Penn State's board of trustees commissioned former FBI director Louis Freeh to investigate how child molester Jerry Sandusky -- for years one of Mr. Paterno's most trusted and loyal assistants -- could have committed his awful crimes under the noses of university officials. The answer is simple and shocking: Those officials simply looked the other way.
"The most saddening finding by the Special Investigative Counsel is the total and consistent disregard by the most senior leaders at Penn State for the safety and welfare of Sandusky's child victims," the report states. "Four of the most powerful people at The Pennsylvania State University … failed to protect against a child sexual predator harming children for over a decade."
Those four powerful officials include Mr. Paterno, who died in January of lung cancer. Almost literally a sainted figure in the world of big-time, big-money college sports, Mr. Paterno became aware of seriously inappropriate behavior by Sandusky with young boys at least 14 years ago, according to Mr. Freeh's report. Mr. Paterno's inaction was shameful.
Most damning is Mr. Freeh's finding that in 2001, after an assistant coach saw Sandusky sexually assaulting a young boy in the showers of a Penn State locker room, an intervention by Mr. Paterno was apparently instrumental in persuading university officials to sweep the incident under the rug.
The other three men allegedly involved in the cover-up -- former athletic director Tim Curley and former vice president Gary Schultz, both of whom face perjury charges, and former university president Graham Spanier -- had decided to notify state child-welfare officials, according to Mr. Freeh, who had access to private emails and notes.

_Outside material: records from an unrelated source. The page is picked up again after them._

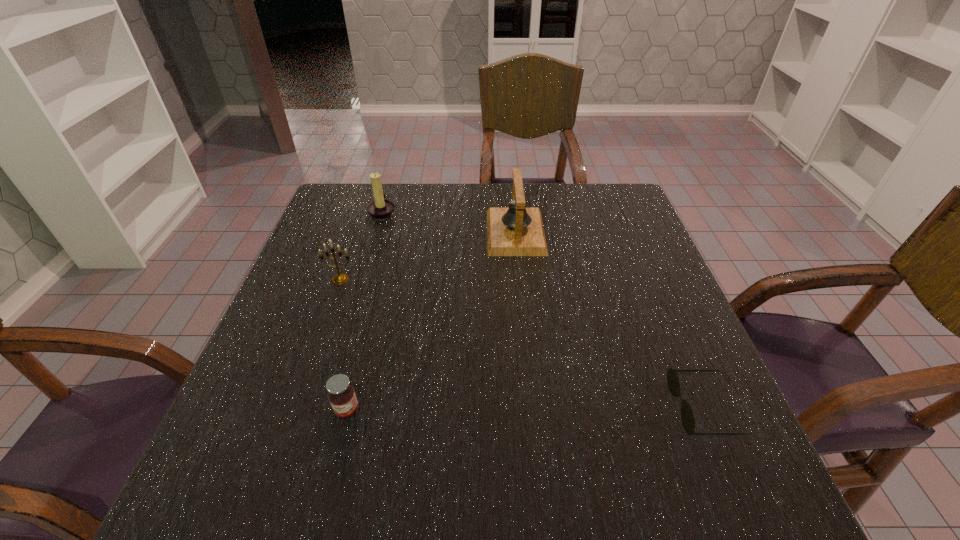 Locate an element on the screen. free spot between the second shortest object and the third farthest object is located at coordinates (344, 345).

Find the location of a particular element. The image size is (960, 540). free space between the nearer candelabrum and the second object from right to left is located at coordinates (428, 256).

You are a GUI agent. You are given a task and a screenshot of the screen. Output one action in this format:
    pyautogui.click(x=<x>, y=<y>)
    Task: Click on the free space that is in between the third nearest object and the fourth tallest object
    This screenshot has width=960, height=540.
    Given the screenshot: What is the action you would take?
    pyautogui.click(x=344, y=345)

Identify which object is the fourth closest to the third farthest object. Please provide its 2D coordinates. Your answer should be formatted as a tuple, i.e. [(x, y)], where the tuple contains the x and y coordinates of a point satisfying the conditions above.

[(673, 383)]

Point out which object is positioned as the nearest to the second shortest object. Please provide its 2D coordinates. Your answer should be formatted as a tuple, i.e. [(x, y)], where the tuple contains the x and y coordinates of a point satisfying the conditions above.

[(339, 279)]

Where is `free space in the image that satisfies the following two spatial constraints: 1. on the back side of the nearer candelabrum; 2. on the left side of the bell`? Image resolution: width=960 pixels, height=540 pixels. free space in the image that satisfies the following two spatial constraints: 1. on the back side of the nearer candelabrum; 2. on the left side of the bell is located at coordinates (357, 232).

This screenshot has height=540, width=960. What are the coordinates of `vacant space that satisfies the following two spatial constraints: 1. on the back side of the bell; 2. on the right side of the third nearest object` in the screenshot? It's located at (357, 232).

Where is `free space that satisfies the following two spatial constraints: 1. on the wick of the bell; 2. on the right side of the farther candelabrum`? This screenshot has width=960, height=540. free space that satisfies the following two spatial constraints: 1. on the wick of the bell; 2. on the right side of the farther candelabrum is located at coordinates (376, 232). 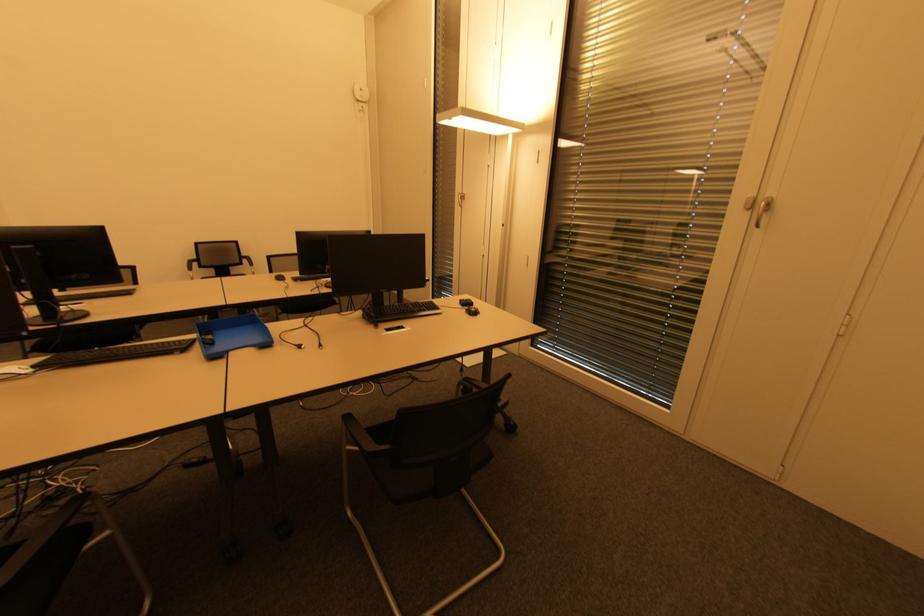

But before any action was taken, Mr. Curley wrote to Mr. Schultz and Mr. Spanier that "after giving it more thought and talking it over with Joe," he had decided he would be more "comfortable" meeting with Sandusky, counseling him to get professional help, and telling him "his guests are not permitted to use our facilities."

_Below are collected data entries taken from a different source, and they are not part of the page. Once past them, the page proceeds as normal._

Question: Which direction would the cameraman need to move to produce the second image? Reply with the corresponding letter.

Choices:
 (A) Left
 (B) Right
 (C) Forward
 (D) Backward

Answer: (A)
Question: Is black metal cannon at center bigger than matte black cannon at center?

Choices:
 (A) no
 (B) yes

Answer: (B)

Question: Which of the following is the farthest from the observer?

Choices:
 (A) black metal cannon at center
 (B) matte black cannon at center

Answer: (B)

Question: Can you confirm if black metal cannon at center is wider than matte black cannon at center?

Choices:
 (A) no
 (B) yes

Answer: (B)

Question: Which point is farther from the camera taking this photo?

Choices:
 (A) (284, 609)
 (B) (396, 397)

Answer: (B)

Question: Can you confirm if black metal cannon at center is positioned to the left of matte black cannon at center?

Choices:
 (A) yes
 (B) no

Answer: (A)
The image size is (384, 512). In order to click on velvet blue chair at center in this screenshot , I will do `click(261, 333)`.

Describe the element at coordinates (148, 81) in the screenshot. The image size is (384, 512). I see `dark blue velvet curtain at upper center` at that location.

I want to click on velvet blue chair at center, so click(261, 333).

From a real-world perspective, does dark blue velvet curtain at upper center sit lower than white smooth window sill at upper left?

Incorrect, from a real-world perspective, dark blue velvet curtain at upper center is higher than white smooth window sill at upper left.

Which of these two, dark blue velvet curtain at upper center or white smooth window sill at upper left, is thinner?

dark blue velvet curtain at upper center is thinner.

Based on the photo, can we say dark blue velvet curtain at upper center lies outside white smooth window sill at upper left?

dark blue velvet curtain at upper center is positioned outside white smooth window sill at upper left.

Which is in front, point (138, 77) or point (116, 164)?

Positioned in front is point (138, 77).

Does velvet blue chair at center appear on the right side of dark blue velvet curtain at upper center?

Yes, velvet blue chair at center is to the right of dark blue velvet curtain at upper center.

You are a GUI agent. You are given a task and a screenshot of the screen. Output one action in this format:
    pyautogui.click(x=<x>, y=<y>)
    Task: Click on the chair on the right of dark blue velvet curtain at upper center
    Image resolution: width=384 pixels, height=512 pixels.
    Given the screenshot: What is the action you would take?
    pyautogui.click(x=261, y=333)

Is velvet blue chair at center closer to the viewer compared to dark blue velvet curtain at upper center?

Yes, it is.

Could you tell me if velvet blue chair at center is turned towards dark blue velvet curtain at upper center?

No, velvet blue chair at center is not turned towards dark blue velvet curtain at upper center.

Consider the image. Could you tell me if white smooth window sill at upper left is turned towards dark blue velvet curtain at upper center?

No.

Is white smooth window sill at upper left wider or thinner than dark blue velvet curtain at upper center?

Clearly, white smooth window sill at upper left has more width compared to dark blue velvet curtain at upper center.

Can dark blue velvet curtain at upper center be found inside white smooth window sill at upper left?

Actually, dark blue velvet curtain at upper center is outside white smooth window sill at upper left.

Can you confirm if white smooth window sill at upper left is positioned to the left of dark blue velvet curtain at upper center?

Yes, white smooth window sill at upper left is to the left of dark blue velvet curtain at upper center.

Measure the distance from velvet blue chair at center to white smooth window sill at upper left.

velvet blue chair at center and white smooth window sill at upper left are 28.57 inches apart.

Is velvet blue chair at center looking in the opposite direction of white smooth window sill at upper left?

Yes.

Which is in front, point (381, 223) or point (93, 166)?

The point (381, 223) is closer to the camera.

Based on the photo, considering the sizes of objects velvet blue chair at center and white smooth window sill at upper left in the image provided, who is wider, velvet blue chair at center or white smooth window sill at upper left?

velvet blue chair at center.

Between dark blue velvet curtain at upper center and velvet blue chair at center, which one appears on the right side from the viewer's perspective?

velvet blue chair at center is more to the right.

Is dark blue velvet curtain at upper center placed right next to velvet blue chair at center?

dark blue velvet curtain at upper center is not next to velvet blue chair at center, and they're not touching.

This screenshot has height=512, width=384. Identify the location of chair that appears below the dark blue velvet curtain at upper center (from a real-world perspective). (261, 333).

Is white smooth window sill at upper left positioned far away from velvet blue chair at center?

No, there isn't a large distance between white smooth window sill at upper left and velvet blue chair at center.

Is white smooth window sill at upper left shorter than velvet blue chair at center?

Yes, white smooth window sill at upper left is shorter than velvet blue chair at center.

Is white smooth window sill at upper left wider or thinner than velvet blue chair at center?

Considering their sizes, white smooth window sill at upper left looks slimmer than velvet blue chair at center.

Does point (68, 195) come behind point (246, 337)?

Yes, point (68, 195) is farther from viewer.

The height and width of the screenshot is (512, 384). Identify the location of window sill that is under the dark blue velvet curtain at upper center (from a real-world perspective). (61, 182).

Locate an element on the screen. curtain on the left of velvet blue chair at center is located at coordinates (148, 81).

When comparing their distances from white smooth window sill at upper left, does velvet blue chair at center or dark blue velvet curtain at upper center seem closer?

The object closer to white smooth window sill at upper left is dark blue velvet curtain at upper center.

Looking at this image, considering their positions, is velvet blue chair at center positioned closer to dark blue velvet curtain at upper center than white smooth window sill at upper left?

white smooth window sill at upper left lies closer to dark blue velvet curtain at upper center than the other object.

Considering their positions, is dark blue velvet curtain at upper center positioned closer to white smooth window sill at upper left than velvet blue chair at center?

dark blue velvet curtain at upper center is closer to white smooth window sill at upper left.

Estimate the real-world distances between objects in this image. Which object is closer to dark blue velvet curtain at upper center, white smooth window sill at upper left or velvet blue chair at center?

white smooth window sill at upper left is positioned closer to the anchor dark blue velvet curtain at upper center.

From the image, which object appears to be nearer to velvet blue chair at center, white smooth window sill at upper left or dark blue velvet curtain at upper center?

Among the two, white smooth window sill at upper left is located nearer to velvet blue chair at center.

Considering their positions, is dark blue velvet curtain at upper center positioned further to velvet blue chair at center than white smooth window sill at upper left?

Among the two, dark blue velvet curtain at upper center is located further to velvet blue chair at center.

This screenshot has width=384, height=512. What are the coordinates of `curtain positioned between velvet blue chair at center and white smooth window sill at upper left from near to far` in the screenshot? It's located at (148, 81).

Note the word "guests." That may be one of the most chilling euphemisms I've ever heard.
University officials didn't even follow through on the inadequate response of cutting off Sandusky's access to Penn State facilities. According to Mr. Freeh's report, Sandusky "was allowed to have a key for, and continued to work out in" the athletic complex until November of last year.
"If university leaders had not granted Sandusky full use of Penn State's football facilities and supported his ways to 'work with young people through Penn State,' sexual assaults of several young boys on the Penn State campus might have been prevented," the report said.
It goes without saying that Mr. Paterno's legacy is forever tarnished. He was head coach at Penn State for 46 years until he was fired last year, after Sandusky was arrested and the charges against him made public. Mr. Paterno's 409 wins are the most of any NCAA Division I coach. His Nittany Lions won two national championships and made 37 bowl appearances.
He was especially proud of his football program's record as a model: Penn State avoided the recruiting scandals that involved so many other schools with top-ranked athletic programs. His football players graduated at an admirable rate.
In a letter he wrote before his death, apparently intended as an op-ed piece, Mr. Paterno argued that whatever people might think of his actions in the Sandusky matter, "this is not a football scandal."
But that's precisely what it is.
Imagine that an assistant coach of, say, the chess team was caught showering with an 11-year-old boy, as Sandusky was in 1998. Would that chess coach still be around three years later?
If he was caught abusing another young boy in 2001, would the top officials of the university dither and fret for days -- without making the slightest attempt to identify and locate the victim? Would the head chess coach be able to convince his superiors that there was no need to call state welfare officials, let alone the police?
The truth is that Mr. Paterno was more powerful at Penn State than any athletic director, more powerful even than the university's president. And the reputation of the football program was more important than the safety and well-being of innocent young boys.
Eugene Robinson is a member of the Washington Post Writers Group.